SHERLOCK HOLMES AND THE SECRET WEAPON (1943)

Best Line: “The needle to the last, eh, Holmes?”
Score: 

The notion of transplanting Sherlock Holmes and his trusty sidekick Dr. Watson from the gaslight era to the present – or from our point of view, the 1940s – is still an odd conceit, but that it worked as well as it did for so long is a tribute to the two men who came to embody these literary icons for so many years. Basil Rathbone and Nigel Bruce were born to play the razor-witted detective and his bumbling, blustery biographer, and despite the B-movie trappings of the standard-issue WWII espionage plot in SECRET WEAPON, they manage to preserve the dignity of their characters and the source material…which is at least partly represented through elements chosen from Conan Doyle’s “The Adventure of the Dancing Men” (the stick figure cipher we see Holmes and Watson puzzling over comes straight from that tale). Unfortunately, apart from a couple scenes here and there, the film never rises above the level of a pedestrian pot-boiler.
Opening with a fun gambit that introduces Holmes through his expertise in disguise, SECRET WEAPON pits Holmes against no less a threat than the Nazis as he battles to prevent a scientist’s crucial invention – a new bomb sight – from falling into enemy hands. As if that isn’t enough, a plot to exploit this technology has been hatched by Professor Moriarty himself.
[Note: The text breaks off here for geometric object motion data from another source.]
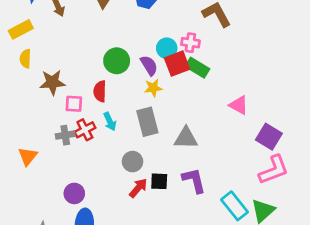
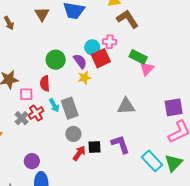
green rectangle: (197, 68) -> (138, 57), moved
pink triangle: (239, 105) -> (147, 69), moved, turned 49
gray rectangle: (147, 122) -> (70, 108), moved
gray cross: (65, 135) -> (22, 118), turned -32
purple square: (269, 137) -> (174, 107), turned -36
gray triangle: (186, 138) -> (126, 106), moved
When it rains…
At first, Universal monster movie mainstay Lionel Atwill seems strangely miscast as Holmes’ arch-enemy, Professor Moriarty, but he redeems himself with a macabre turn late in the film. Attempting to buy time for Watson and Inspector Lestrade to find him, Holmes maneuvers Moriarty into wanting to dispose of his hawk-nosed nemesis through the slow process of exsanguination. Moriarty takes Holmes into the convenient fully-stocked operating room he keeps in his dockside hideaway and inserts a tube in the detective’s arm, letting his blood drain away drop by drop. As Moriarty taunts Holmes with the fact that he is slowly dying with every passing second, one can’t help but suppress a chill. If Atwill could maintain this almost Lugosian level of perverse villainy, he might have been a much more formidable Moriarty, but this is about as good as he gets.
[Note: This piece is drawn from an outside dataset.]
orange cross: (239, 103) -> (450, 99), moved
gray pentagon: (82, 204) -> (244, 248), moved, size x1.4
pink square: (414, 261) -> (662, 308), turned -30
Despite its relatively brief running time, the movie will probably make you glance at your watch more than once before you reach the climactic confrontation between Holmes and Moriarty. The villain is then dispatched by Holmes with a clever bit of misdirection and the judicious use of the dastardly professor’s own failsafe death trap against him, but come on – we all know Moriarty has more lives than a cat. The film then concludes with a trite but understandable bit of patriotic soliloquizing from Holmes, who paraphrases Shakespeare in order to stir up some war bond-buying excitement in the moviegoers.
Not a classic outing for the sleuth by any means, but with a few intriguing touches it makes for a decent way to pass the time. But somebody hand Rathbone a comb – for some reason, his hair is always atypically disheveled in this one.